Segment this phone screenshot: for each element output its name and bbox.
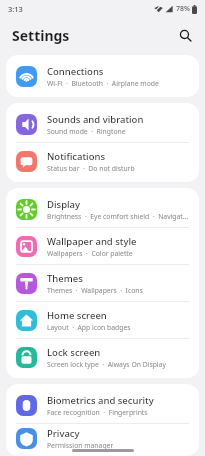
staticText: Screen lock type · Always On Display [47, 360, 166, 369]
staticText: Settings [12, 26, 70, 45]
staticText: Connections [47, 65, 104, 78]
staticText: Layout · App icon badges [47, 323, 131, 332]
staticText: Sounds and vibration [47, 113, 144, 126]
button[interactable]: Display [6, 191, 199, 227]
button[interactable]: Lock screen [6, 339, 199, 375]
staticText: 3:13 [8, 4, 23, 14]
staticText: Status bar · Do not disturb [47, 164, 135, 173]
button[interactable]: Themes [6, 265, 199, 301]
button[interactable]: Search [173, 23, 197, 47]
staticText: Brightness · Eye comfort shield · Naviga… [47, 212, 189, 221]
staticText: Home screen [47, 309, 107, 322]
button[interactable]: Sounds and vibration [6, 106, 199, 142]
staticText: Sound mode · Ringtone [47, 127, 126, 136]
staticText: Themes [47, 272, 83, 285]
staticText: Wi-Fi · Bluetooth · Airplane mode [47, 79, 159, 88]
button[interactable]: Notifications [6, 143, 199, 179]
staticText: Face recognition · Fingerprints [47, 408, 148, 417]
staticText: Display [47, 198, 81, 211]
staticText: Permission manager [47, 441, 114, 450]
staticText: Wallpaper and style [47, 235, 137, 248]
staticText: Themes · Wallpapers · Icons [47, 286, 143, 295]
staticText: Notifications [47, 150, 106, 163]
button[interactable]: Biometrics and security [6, 387, 199, 423]
staticText: Wallpapers · Color palette [47, 249, 133, 258]
button[interactable]: Home screen [6, 302, 199, 338]
button[interactable]: Connections [6, 58, 199, 94]
button[interactable]: Privacy [6, 424, 199, 453]
staticText: Biometrics and security [47, 394, 154, 407]
button[interactable]: Wallpaper and style [6, 228, 199, 264]
staticText: Lock screen [47, 346, 101, 359]
staticText: Privacy [47, 427, 80, 440]
staticText: 78% [176, 4, 190, 14]
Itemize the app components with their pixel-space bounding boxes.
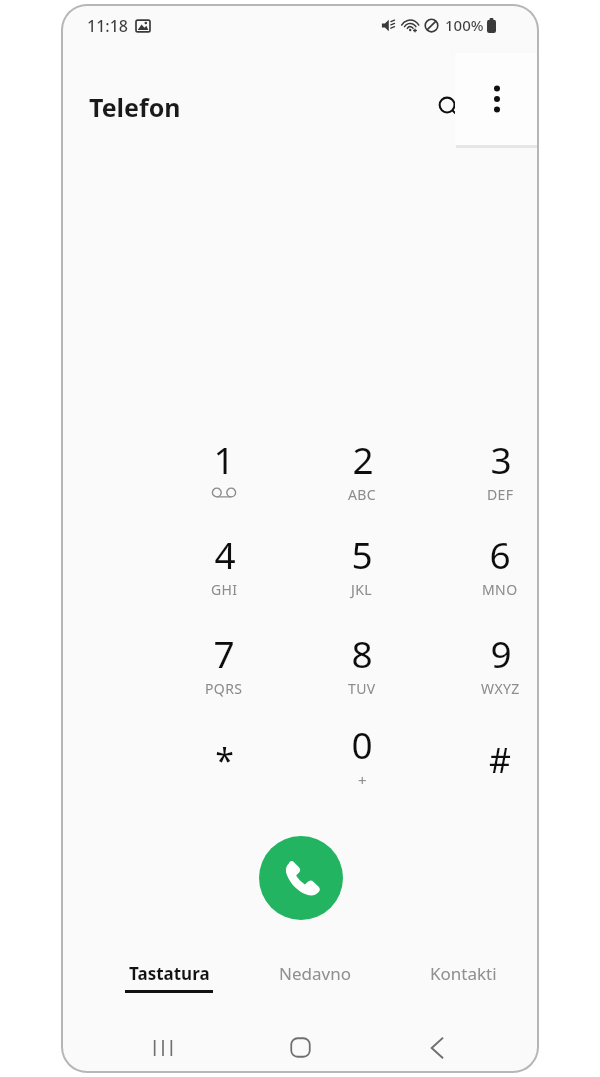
button[interactable]: 6: [438, 529, 537, 615]
staticText: 3: [490, 434, 512, 484]
button[interactable]: Kontakti: [389, 948, 537, 1010]
staticText: *: [215, 737, 234, 783]
staticText: Tastatura: [129, 962, 210, 985]
staticText: 5: [351, 529, 373, 579]
staticText: PQRS: [205, 679, 243, 698]
button[interactable]: 2: [300, 434, 424, 520]
button[interactable]: 0: [300, 719, 424, 805]
button[interactable]: 9: [438, 628, 537, 714]
staticText: GHI: [211, 580, 238, 599]
staticText: 7: [213, 628, 235, 678]
button[interactable]: 3: [438, 434, 537, 520]
button[interactable]: 5: [300, 529, 424, 615]
staticText: 8: [351, 628, 373, 678]
staticText: 1: [213, 434, 235, 484]
staticText: Kontakti: [430, 962, 497, 985]
button[interactable]: Nedavno: [241, 948, 389, 1010]
staticText: 11:18: [87, 15, 128, 37]
staticText: MNO: [482, 580, 518, 599]
button[interactable]: 4: [162, 529, 286, 615]
button[interactable]: Call: [259, 836, 343, 920]
staticText: 4: [214, 529, 236, 579]
button[interactable]: Search: [423, 81, 475, 133]
staticText: 9: [490, 628, 512, 678]
button[interactable]: Back: [401, 1021, 473, 1071]
staticText: +: [358, 770, 367, 790]
staticText: WXYZ: [481, 679, 520, 698]
button[interactable]: Tastatura: [95, 948, 243, 1010]
button[interactable]: #: [438, 719, 537, 805]
staticText: DEF: [487, 485, 514, 504]
staticText: 2: [352, 434, 374, 484]
staticText: 6: [489, 529, 511, 579]
staticText: JKL: [351, 580, 373, 599]
button[interactable]: Home: [264, 1021, 336, 1071]
staticText: Nedavno: [279, 962, 351, 985]
staticText: Telefon: [89, 90, 181, 124]
button[interactable]: *: [162, 719, 286, 805]
button[interactable]: Recents: [127, 1021, 199, 1071]
button[interactable]: More options: [455, 53, 537, 145]
button[interactable]: 1: [162, 434, 286, 520]
staticText: TUV: [348, 679, 376, 698]
staticText: #: [489, 737, 511, 783]
button[interactable]: 8: [300, 628, 424, 714]
staticText: 0: [351, 719, 373, 769]
staticText: ABC: [348, 485, 377, 504]
staticText: 100%: [445, 15, 484, 35]
button[interactable]: 7: [162, 628, 286, 714]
========================
* **What you will do**: Leaving the pictures out, set down all of the data again exactly.

* **Output of the task**:
Segment this phone screenshot: for each element output its name and bbox.
staticText: Screen lock type · Always On Display [47, 360, 166, 369]
staticText: Settings [12, 26, 70, 45]
staticText: Connections [47, 65, 104, 78]
staticText: Layout · App icon badges [47, 323, 131, 332]
staticText: Sounds and vibration [47, 113, 144, 126]
button[interactable]: Display [6, 191, 199, 227]
button[interactable]: Lock screen [6, 339, 199, 375]
staticText: 3:13 [8, 4, 23, 14]
staticText: Status bar · Do not disturb [47, 164, 135, 173]
button[interactable]: Themes [6, 265, 199, 301]
button[interactable]: Search [173, 23, 197, 47]
staticText: Brightness · Eye comfort shield · Naviga… [47, 212, 189, 221]
staticText: Home screen [47, 309, 107, 322]
button[interactable]: Sounds and vibration [6, 106, 199, 142]
staticText: Sound mode · Ringtone [47, 127, 126, 136]
staticText: Themes [47, 272, 83, 285]
staticText: Wi-Fi · Bluetooth · Airplane mode [47, 79, 159, 88]
button[interactable]: Notifications [6, 143, 199, 179]
staticText: Face recognition · Fingerprints [47, 408, 148, 417]
staticText: Display [47, 198, 81, 211]
staticText: Permission manager [47, 441, 114, 450]
staticText: Wallpaper and style [47, 235, 137, 248]
staticText: Themes · Wallpapers · Icons [47, 286, 143, 295]
staticText: Notifications [47, 150, 106, 163]
button[interactable]: Biometrics and security [6, 387, 199, 423]
staticText: Wallpapers · Color palette [47, 249, 133, 258]
button[interactable]: Home screen [6, 302, 199, 338]
button[interactable]: Connections [6, 58, 199, 94]
button[interactable]: Privacy [6, 424, 199, 453]
staticText: Biometrics and security [47, 394, 154, 407]
button[interactable]: Wallpaper and style [6, 228, 199, 264]
staticText: Lock screen [47, 346, 101, 359]
staticText: Privacy [47, 427, 80, 440]
staticText: 78% [176, 4, 190, 14]
Itemize the app components with their pixel-space bounding boxes.
button[interactable]: 6: [438, 529, 537, 615]
staticText: 3: [490, 434, 512, 484]
button[interactable]: Kontakti: [389, 948, 537, 1010]
staticText: *: [215, 737, 234, 783]
staticText: Tastatura: [129, 962, 210, 985]
staticText: 5: [351, 529, 373, 579]
staticText: PQRS: [205, 679, 243, 698]
button[interactable]: 2: [300, 434, 424, 520]
button[interactable]: 0: [300, 719, 424, 805]
button[interactable]: 9: [438, 628, 537, 714]
staticText: GHI: [211, 580, 238, 599]
staticText: 7: [213, 628, 235, 678]
button[interactable]: 3: [438, 434, 537, 520]
button[interactable]: 5: [300, 529, 424, 615]
staticText: 8: [351, 628, 373, 678]
staticText: 1: [213, 434, 235, 484]
staticText: Kontakti: [430, 962, 497, 985]
button[interactable]: Nedavno: [241, 948, 389, 1010]
staticText: 11:18: [87, 15, 128, 37]
staticText: MNO: [482, 580, 518, 599]
button[interactable]: 4: [162, 529, 286, 615]
button[interactable]: Call: [259, 836, 343, 920]
staticText: 4: [214, 529, 236, 579]
button[interactable]: Search: [423, 81, 475, 133]
staticText: 9: [490, 628, 512, 678]
button[interactable]: Back: [401, 1021, 473, 1071]
staticText: +: [358, 770, 367, 790]
staticText: WXYZ: [481, 679, 520, 698]
button[interactable]: Tastatura: [95, 948, 243, 1010]
button[interactable]: #: [438, 719, 537, 805]
staticText: DEF: [487, 485, 514, 504]
staticText: 2: [352, 434, 374, 484]
staticText: 6: [489, 529, 511, 579]
staticText: JKL: [351, 580, 373, 599]
button[interactable]: Home: [264, 1021, 336, 1071]
staticText: Nedavno: [279, 962, 351, 985]
staticText: Telefon: [89, 90, 181, 124]
button[interactable]: *: [162, 719, 286, 805]
button[interactable]: Recents: [127, 1021, 199, 1071]
button[interactable]: More options: [455, 53, 537, 145]
button[interactable]: 1: [162, 434, 286, 520]
staticText: TUV: [348, 679, 376, 698]
staticText: #: [489, 737, 511, 783]
button[interactable]: 8: [300, 628, 424, 714]
staticText: 0: [351, 719, 373, 769]
staticText: ABC: [348, 485, 377, 504]
staticText: 100%: [445, 15, 484, 35]
button[interactable]: 7: [162, 628, 286, 714]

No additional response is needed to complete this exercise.